For Mother’s Day: This Workplace Vision is Real

The gradual downtrend in U.S. workforce participation by women with children suggests an inevitable disconnect between newborns and professional performance. But what if employers treated women with newborns like this?



Professor and baby
Linguist Rachel Rosenstock lecturing with her new baby.

Credit: Jens Hessmann

SYRACUSE, N.Y. (WOMENSENEWS)–There’s been a among U.S. women with children dropping out of the workforce. Presumably that’s due in part to the way workplaces and babies just don’t get along.

But if the employer decides to value the mother, that doesn’t have to be the case. I discovered this in a very pleasant way during a two-week graduate school stint in Germany.

My professor Rachel Rosenstock is not only a linguist, but also a mother. Her newest baby, Yaron, had been born just a few weeks before the start of our “block seminar,” an intensive on-site set of classes where we met with our professors and classmates, as opposed to the online format we use for most of the semester.

Despite that, the university kept her on our schedule for three days, allowing Yaron to be in the classroom with us.

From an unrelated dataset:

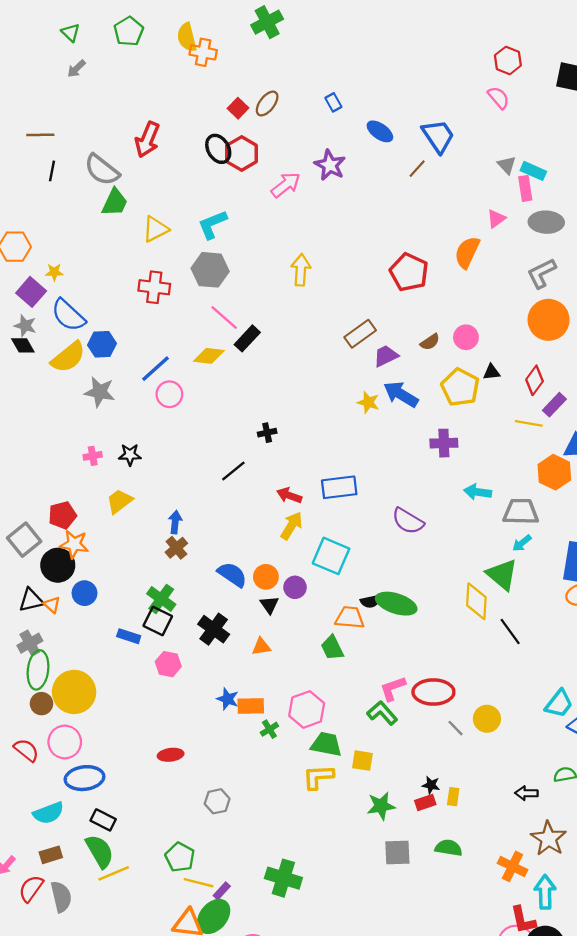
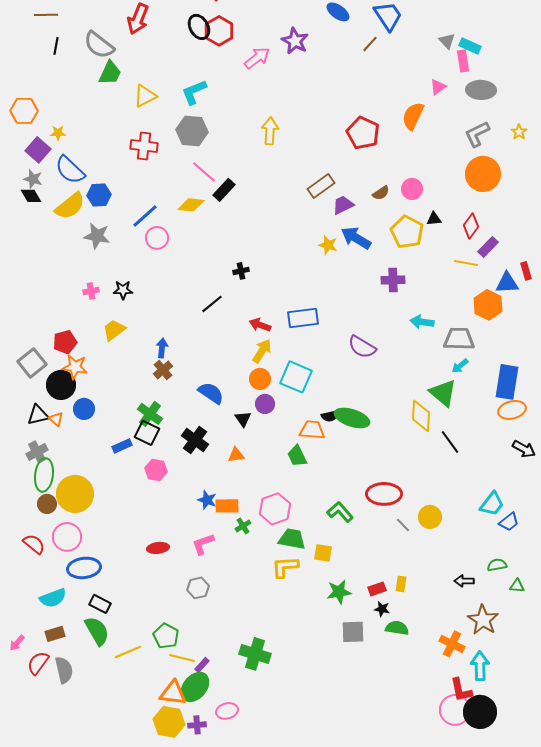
orange circle: (266, 577) -> (260, 379), moved
blue rectangle: (129, 636) -> (122, 446), turned -42
pink L-shape: (393, 688) -> (203, 544), moved
black star: (431, 785) -> (382, 609), moved
yellow line: (114, 873) -> (128, 652), moved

She did a brilliant job lecturing with her baby on her shoulder. And no one thought it strange. Her fellow lecturer, Jens Hessmann, a male colleague who is senior to her, was incredibly helpful, holding Yaron for her at times and walking him out in the hallway if he was crying.

I was astounded! What supervisor in the United States would enable one of his professors to teach by helping to care for her baby?

Also, when we were doing research in groups, Rosenstock was always available to answer our questions and assist us. Another colleague of hers, a man who was working as our international sign interpreter, also took a turn caring for Yaron so that Rosenstock could have her hands free to assist us.

When Yaron was hungry, Rosenstock simply nursed the baby at her desk in the front of the classroom while we did our work. Amazing!

For me, this was the most beautiful and wholesome picture of a woman I have ever encountered. I will not soon forget it.